Supplied material START

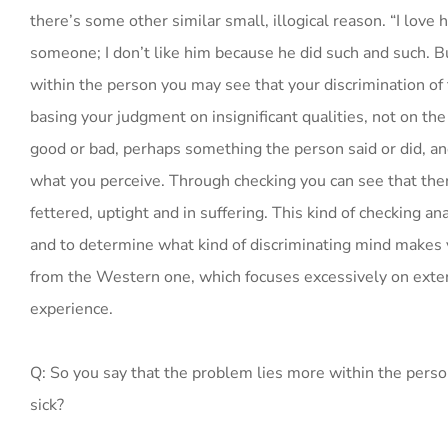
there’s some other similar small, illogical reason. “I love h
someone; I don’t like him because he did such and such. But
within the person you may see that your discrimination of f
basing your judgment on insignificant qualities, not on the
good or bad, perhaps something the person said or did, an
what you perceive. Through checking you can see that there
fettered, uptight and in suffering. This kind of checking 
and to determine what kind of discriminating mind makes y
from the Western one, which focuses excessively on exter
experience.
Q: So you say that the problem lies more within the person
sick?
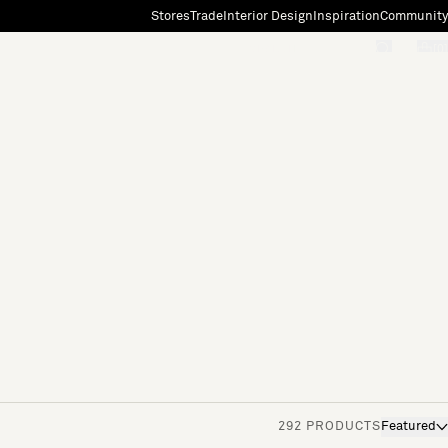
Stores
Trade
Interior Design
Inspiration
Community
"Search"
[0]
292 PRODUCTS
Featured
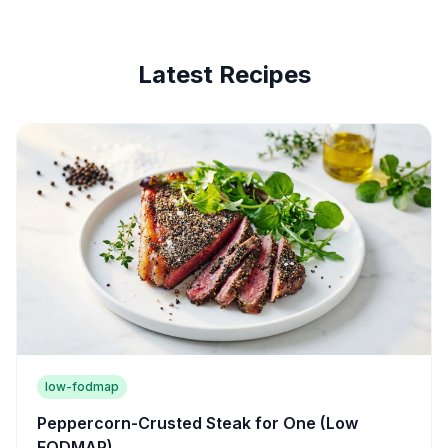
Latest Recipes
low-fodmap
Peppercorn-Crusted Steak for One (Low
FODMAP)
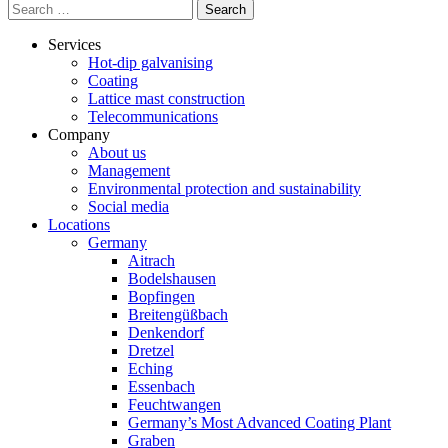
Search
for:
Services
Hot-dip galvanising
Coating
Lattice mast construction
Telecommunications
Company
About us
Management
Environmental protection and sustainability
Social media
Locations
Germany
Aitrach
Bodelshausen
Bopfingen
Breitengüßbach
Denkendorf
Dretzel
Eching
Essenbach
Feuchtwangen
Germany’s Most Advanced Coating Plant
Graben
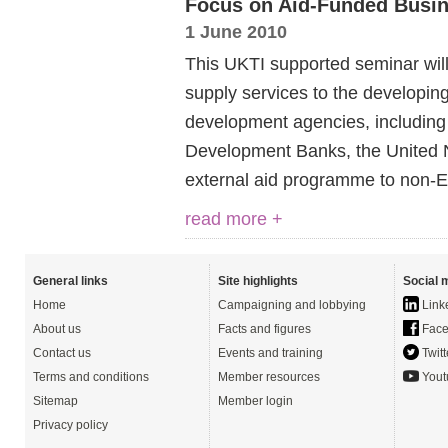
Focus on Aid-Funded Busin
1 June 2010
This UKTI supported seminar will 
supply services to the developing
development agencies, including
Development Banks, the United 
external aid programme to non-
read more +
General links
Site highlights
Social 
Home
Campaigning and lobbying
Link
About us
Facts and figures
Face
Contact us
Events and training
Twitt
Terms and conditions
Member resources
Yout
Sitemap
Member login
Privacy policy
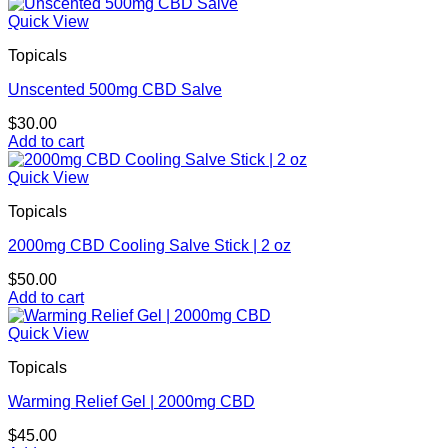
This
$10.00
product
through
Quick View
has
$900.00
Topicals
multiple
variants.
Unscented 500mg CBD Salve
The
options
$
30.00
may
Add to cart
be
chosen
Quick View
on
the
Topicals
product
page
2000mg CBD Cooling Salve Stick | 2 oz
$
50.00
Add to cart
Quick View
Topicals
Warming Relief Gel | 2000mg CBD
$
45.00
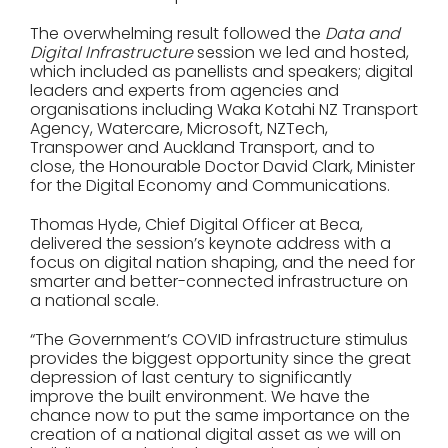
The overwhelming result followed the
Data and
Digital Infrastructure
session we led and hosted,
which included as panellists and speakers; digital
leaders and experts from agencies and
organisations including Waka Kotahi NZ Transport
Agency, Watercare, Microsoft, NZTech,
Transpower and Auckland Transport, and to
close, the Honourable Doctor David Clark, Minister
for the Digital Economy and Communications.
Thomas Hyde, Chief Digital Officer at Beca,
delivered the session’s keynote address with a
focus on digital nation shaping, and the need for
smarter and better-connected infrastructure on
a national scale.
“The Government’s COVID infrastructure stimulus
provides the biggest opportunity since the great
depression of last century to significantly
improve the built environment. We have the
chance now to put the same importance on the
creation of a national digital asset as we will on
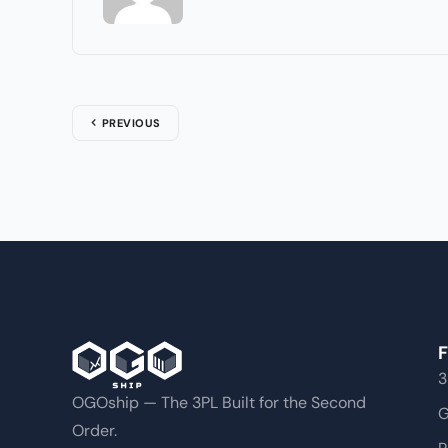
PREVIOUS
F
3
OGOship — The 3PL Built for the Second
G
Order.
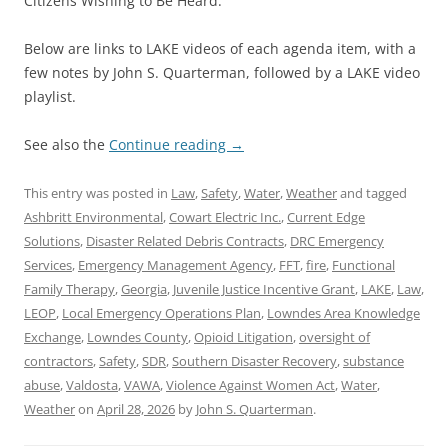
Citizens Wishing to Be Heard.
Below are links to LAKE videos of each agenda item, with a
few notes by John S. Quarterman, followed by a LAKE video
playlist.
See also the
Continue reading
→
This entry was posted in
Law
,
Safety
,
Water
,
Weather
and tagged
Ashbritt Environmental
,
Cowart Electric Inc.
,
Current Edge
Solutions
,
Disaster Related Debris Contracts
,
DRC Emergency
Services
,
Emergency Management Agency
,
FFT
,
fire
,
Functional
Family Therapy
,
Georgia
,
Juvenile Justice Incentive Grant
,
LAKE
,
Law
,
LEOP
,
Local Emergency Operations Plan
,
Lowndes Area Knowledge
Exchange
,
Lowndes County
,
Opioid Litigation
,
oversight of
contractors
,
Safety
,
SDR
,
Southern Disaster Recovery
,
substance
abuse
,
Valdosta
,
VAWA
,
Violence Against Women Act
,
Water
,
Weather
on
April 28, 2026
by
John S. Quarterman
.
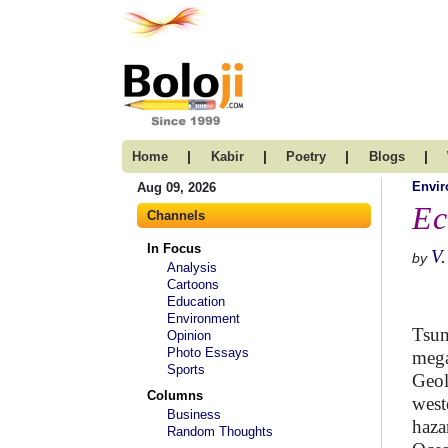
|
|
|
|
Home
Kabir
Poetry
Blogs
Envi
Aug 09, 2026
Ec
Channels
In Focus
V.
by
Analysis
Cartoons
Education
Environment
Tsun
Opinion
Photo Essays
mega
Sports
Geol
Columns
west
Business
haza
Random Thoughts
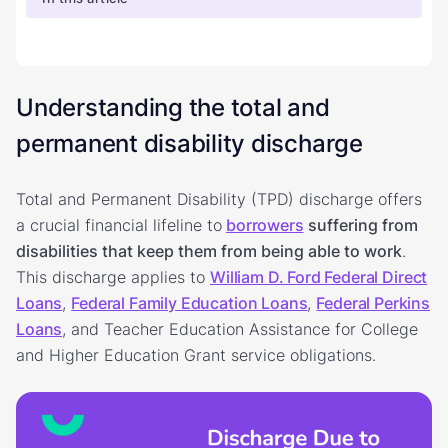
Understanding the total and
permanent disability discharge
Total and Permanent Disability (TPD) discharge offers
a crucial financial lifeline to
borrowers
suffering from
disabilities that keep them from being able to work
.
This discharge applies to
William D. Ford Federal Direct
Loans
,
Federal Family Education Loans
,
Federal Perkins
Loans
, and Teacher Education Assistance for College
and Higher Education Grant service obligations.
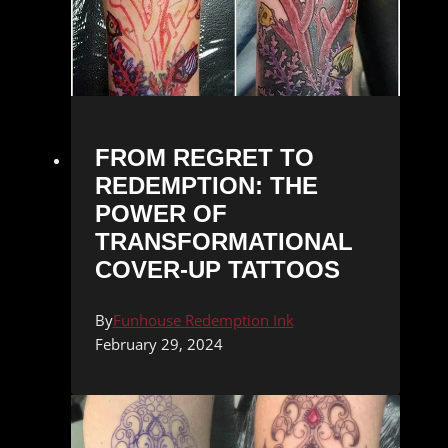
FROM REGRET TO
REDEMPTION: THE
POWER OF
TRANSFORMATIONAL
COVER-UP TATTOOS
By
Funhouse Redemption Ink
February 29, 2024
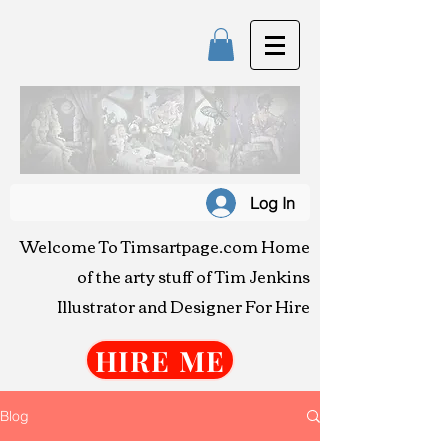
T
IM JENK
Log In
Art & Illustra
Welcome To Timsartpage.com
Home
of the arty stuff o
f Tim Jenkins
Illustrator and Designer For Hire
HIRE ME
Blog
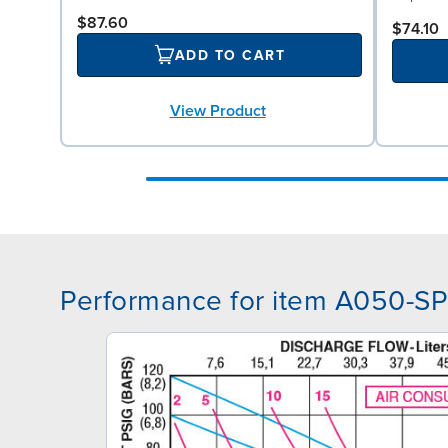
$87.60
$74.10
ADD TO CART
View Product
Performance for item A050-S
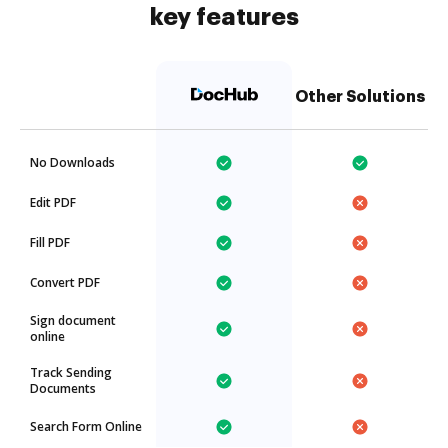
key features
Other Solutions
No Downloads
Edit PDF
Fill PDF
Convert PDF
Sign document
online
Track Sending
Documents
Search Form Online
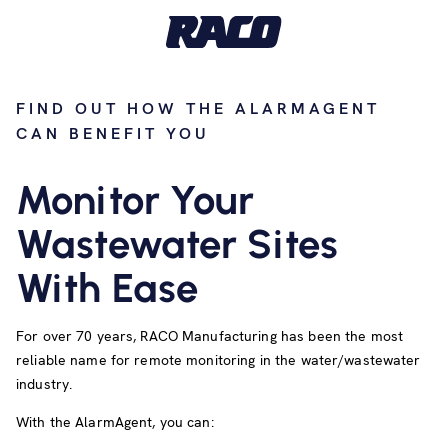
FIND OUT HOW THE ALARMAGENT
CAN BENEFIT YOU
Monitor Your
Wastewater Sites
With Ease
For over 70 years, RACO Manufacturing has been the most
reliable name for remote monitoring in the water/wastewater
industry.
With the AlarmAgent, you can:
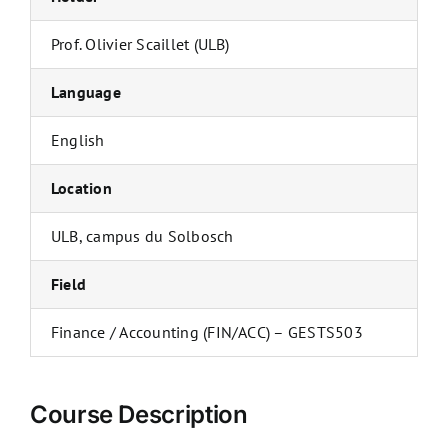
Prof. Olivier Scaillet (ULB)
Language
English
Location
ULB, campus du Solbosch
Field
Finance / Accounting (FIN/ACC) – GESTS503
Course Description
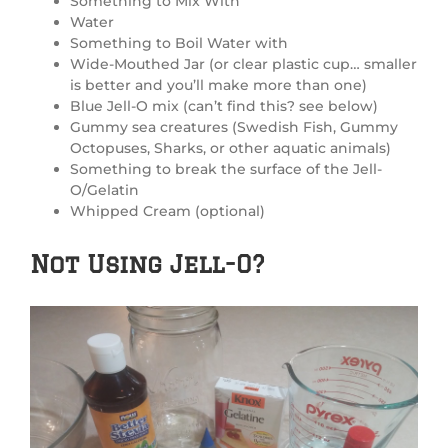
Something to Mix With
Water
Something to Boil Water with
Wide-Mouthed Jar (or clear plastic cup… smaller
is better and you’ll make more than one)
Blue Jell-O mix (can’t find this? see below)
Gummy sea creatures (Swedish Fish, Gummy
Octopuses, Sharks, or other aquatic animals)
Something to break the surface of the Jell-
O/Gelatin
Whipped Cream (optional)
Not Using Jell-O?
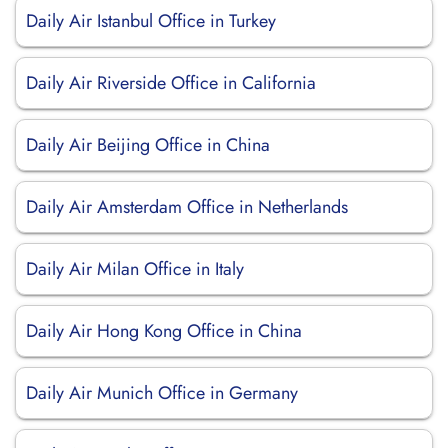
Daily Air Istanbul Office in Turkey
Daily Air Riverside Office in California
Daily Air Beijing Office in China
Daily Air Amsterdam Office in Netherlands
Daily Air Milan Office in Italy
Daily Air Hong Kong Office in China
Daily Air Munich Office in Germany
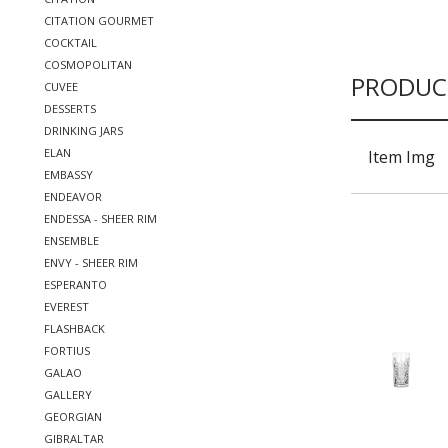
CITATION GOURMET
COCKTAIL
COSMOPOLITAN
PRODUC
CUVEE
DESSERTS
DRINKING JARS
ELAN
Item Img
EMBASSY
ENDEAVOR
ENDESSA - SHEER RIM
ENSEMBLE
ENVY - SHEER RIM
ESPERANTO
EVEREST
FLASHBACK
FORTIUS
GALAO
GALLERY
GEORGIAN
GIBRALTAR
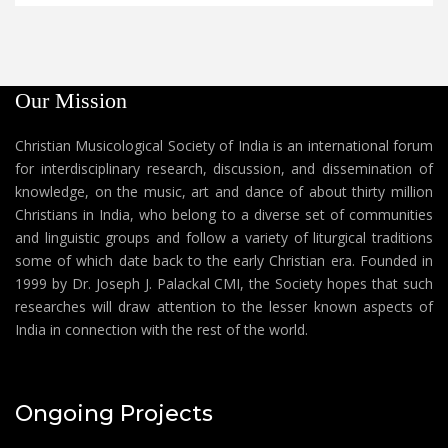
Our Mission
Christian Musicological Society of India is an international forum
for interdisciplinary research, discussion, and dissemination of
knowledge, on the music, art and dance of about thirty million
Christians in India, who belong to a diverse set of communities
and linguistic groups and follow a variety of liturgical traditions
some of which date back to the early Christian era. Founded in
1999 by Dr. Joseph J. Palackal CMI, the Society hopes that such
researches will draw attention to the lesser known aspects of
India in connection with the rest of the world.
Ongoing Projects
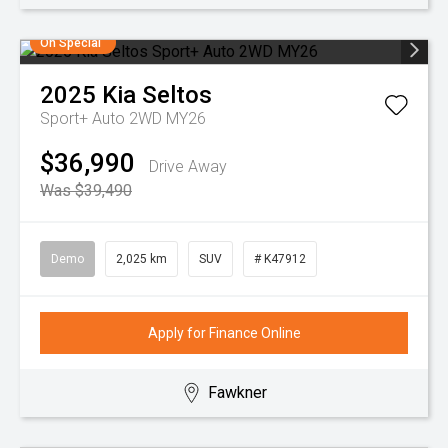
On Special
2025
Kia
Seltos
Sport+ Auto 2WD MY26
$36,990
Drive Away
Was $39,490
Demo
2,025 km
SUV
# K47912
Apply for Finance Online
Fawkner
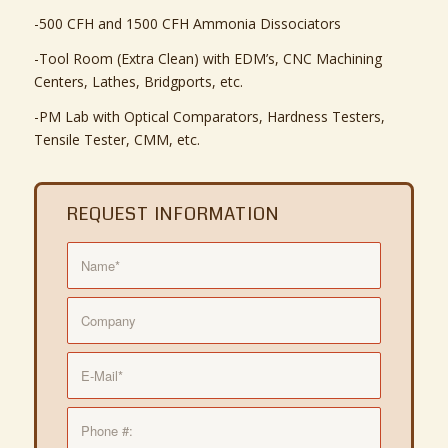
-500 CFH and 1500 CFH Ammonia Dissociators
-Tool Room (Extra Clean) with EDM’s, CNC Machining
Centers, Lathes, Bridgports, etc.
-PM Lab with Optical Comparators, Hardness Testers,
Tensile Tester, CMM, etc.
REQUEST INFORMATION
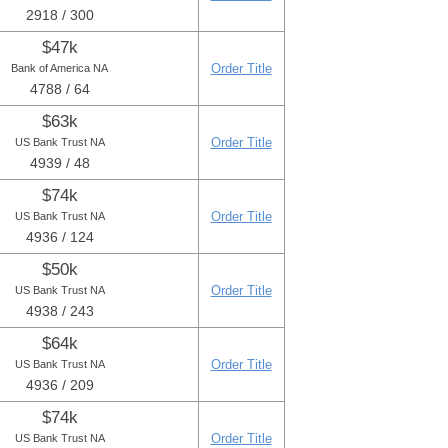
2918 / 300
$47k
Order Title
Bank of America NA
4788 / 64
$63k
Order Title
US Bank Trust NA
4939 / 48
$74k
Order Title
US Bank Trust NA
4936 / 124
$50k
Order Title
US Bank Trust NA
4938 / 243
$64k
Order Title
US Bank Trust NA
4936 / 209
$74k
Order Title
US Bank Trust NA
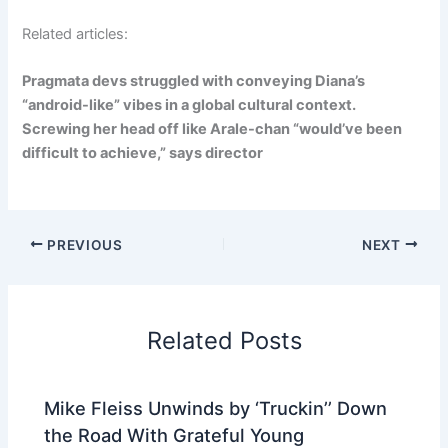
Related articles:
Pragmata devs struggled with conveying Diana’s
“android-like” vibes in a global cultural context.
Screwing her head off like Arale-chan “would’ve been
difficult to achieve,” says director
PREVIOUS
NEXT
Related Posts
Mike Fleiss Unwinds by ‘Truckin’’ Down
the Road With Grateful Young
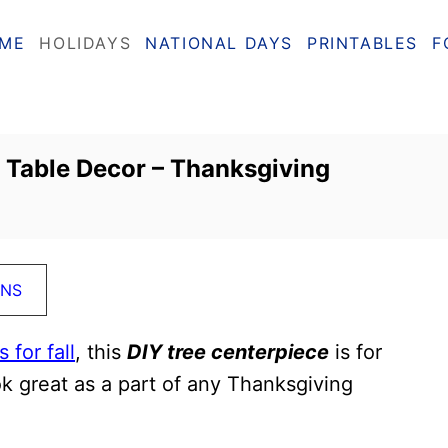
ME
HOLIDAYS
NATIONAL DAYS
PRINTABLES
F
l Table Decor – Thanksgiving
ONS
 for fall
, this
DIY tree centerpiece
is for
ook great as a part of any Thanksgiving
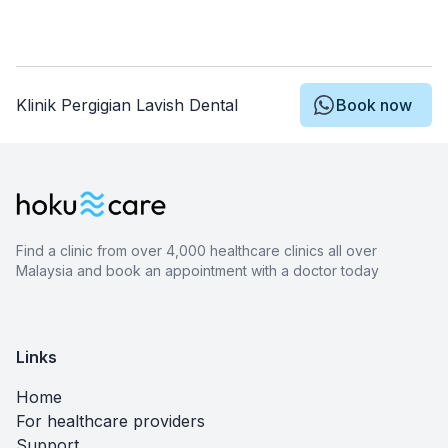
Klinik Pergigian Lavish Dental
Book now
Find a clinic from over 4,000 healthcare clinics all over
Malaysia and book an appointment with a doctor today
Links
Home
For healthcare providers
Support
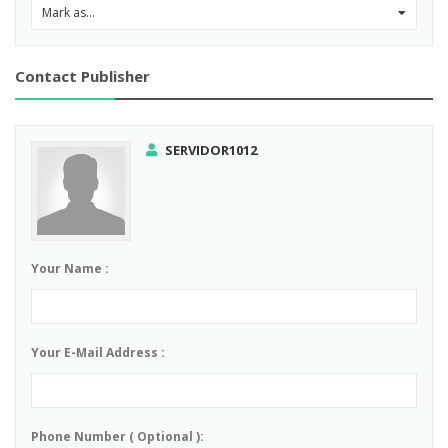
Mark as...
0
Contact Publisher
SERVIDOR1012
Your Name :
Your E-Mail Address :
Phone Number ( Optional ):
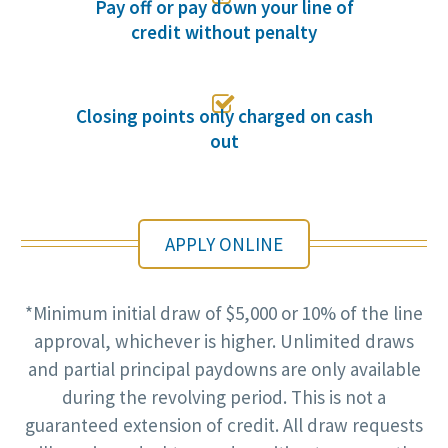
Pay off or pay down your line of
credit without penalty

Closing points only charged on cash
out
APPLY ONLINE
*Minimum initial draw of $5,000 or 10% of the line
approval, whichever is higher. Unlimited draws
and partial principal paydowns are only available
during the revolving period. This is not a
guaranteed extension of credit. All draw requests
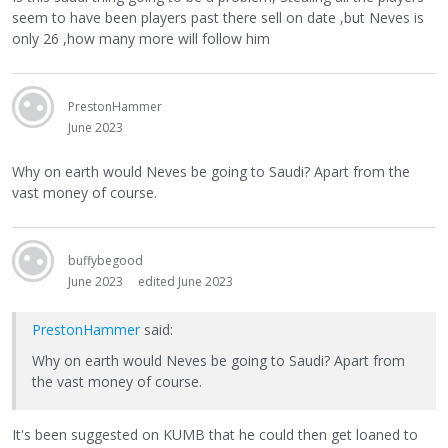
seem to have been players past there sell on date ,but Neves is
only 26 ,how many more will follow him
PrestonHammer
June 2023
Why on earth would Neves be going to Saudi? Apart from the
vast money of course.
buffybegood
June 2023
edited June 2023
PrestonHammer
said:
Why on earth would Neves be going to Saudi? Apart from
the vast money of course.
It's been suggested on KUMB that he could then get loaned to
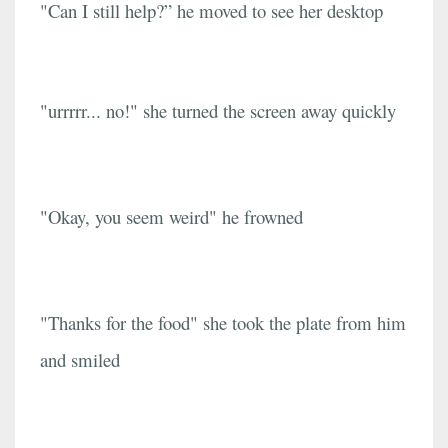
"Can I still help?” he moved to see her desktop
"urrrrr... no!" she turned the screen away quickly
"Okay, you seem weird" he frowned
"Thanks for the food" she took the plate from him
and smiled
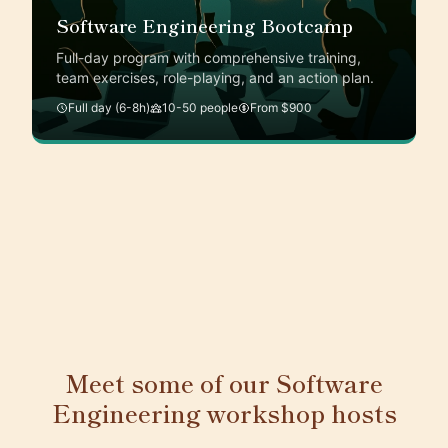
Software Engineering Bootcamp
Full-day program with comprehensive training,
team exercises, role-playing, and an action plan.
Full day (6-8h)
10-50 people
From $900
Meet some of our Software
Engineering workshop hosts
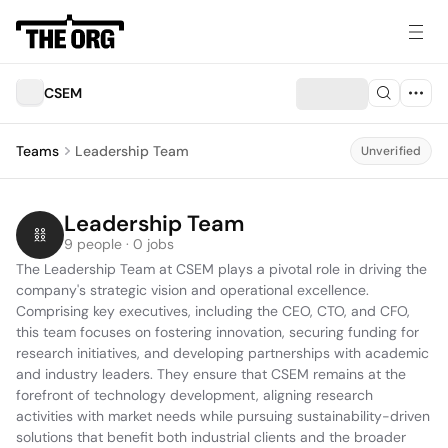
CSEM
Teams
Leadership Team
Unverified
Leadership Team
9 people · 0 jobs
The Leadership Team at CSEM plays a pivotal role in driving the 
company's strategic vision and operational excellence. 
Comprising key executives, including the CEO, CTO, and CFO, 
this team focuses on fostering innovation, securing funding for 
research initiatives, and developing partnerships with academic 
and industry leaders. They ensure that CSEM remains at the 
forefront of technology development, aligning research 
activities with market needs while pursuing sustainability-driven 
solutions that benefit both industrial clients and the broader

Supplied material END

▶ _Task requirements_
Look through the data above for the word "such". Report each line where it occurs.

▶ _Answer box_
someone; I don’t like him because he did such and such. But
1999 by Dr. Joseph J. Palackal CMI, the Society hopes that such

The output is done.